Assignment: When you reach the line containing "Find all instances of **liver**." in the records below, start copying exactly, and stop once you have copied the line containing "INPUT: image. TARGET: left".

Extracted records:
-*-

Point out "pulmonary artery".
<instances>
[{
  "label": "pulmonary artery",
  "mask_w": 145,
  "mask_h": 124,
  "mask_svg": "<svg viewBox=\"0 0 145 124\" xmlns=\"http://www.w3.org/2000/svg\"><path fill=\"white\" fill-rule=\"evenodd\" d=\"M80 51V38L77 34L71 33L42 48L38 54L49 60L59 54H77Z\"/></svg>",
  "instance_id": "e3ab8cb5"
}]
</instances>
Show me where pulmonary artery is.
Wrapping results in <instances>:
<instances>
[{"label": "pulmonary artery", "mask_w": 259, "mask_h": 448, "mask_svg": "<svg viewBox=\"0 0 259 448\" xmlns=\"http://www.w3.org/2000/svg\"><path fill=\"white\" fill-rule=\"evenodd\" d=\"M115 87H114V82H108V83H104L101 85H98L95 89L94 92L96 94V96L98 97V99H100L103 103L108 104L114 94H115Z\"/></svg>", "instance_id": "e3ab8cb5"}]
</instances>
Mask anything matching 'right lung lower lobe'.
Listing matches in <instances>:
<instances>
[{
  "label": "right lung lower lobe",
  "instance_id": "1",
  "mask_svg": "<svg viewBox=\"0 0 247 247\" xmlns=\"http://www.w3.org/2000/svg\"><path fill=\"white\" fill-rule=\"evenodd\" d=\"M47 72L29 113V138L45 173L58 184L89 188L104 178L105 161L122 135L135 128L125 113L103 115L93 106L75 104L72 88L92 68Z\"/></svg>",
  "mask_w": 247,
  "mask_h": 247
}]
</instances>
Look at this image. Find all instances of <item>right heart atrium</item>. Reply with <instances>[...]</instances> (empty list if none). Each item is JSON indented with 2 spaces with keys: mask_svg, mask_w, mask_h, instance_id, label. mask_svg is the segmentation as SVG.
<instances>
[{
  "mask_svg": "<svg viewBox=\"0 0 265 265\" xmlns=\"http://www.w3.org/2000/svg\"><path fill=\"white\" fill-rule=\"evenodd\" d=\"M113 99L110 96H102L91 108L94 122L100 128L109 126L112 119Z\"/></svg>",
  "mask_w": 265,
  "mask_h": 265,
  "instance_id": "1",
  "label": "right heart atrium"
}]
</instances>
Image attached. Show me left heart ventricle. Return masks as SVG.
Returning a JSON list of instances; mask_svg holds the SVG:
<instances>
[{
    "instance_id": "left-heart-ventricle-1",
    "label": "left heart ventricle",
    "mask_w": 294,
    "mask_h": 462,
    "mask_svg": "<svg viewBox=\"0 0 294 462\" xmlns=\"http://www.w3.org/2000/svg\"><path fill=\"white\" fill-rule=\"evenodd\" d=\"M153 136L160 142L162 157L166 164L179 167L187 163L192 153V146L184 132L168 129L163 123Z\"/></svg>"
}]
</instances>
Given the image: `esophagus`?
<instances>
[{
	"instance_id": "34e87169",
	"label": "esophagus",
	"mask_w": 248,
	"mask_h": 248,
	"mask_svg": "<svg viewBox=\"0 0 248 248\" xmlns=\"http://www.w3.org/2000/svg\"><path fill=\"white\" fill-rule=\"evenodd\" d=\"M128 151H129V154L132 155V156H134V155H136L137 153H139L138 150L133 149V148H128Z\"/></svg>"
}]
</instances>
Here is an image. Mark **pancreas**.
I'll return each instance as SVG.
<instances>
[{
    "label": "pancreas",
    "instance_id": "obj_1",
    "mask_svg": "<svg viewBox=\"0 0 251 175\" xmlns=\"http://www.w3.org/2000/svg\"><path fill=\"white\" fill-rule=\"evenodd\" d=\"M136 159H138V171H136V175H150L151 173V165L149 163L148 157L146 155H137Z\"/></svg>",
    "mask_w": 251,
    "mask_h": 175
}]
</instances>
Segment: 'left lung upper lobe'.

-*-

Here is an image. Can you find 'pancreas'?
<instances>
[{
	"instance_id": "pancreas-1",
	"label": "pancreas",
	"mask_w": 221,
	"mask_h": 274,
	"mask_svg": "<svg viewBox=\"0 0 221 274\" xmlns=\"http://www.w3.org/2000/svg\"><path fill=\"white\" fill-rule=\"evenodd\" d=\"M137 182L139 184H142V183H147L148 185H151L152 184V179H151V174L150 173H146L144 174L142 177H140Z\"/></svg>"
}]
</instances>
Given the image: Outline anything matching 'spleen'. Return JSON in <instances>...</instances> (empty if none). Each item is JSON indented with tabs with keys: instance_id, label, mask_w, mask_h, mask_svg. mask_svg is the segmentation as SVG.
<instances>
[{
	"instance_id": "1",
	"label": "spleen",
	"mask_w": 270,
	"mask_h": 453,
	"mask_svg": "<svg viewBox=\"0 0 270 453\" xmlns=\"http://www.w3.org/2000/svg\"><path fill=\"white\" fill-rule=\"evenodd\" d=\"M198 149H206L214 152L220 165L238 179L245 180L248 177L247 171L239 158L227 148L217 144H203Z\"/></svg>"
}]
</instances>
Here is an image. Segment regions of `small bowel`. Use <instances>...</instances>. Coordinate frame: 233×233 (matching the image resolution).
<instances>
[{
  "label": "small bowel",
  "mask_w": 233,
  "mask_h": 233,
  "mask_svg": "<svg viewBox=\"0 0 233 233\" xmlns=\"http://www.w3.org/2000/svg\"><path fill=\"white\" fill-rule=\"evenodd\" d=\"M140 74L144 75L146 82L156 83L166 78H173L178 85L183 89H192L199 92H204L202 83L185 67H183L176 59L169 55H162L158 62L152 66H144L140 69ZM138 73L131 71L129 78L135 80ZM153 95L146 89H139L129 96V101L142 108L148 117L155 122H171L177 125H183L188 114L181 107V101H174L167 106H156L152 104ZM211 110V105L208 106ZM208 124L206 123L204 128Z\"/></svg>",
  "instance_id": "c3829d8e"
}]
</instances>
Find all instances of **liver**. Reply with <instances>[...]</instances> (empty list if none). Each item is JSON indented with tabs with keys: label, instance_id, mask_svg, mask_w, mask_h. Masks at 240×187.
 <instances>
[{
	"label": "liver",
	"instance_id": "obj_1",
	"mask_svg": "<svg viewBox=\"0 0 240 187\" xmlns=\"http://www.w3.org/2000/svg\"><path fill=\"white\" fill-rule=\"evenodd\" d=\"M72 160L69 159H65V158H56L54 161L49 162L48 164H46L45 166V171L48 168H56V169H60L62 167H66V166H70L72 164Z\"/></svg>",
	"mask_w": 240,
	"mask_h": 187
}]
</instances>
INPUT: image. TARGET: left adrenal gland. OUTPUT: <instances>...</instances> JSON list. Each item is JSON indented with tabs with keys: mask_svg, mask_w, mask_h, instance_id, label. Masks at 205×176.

-*-

Response below:
Find all instances of **liver**. Reply with <instances>[...]</instances> (empty list if none). Each item is JSON indented with tabs with keys: label, instance_id, mask_svg, mask_w, mask_h. Masks at 240×187.
 <instances>
[{
	"label": "liver",
	"instance_id": "obj_1",
	"mask_svg": "<svg viewBox=\"0 0 240 187\" xmlns=\"http://www.w3.org/2000/svg\"><path fill=\"white\" fill-rule=\"evenodd\" d=\"M72 160L69 159H65V158H56L54 161L49 162L48 164H46L45 166V171L48 168H56V169H60L62 167H66V166H70L72 164Z\"/></svg>",
	"mask_w": 240,
	"mask_h": 187
}]
</instances>
INPUT: image. TARGET: left adrenal gland. OUTPUT: <instances>...</instances> JSON list. Each item is JSON indented with tabs with keys: mask_svg, mask_w, mask_h, instance_id, label. Masks at 205×176.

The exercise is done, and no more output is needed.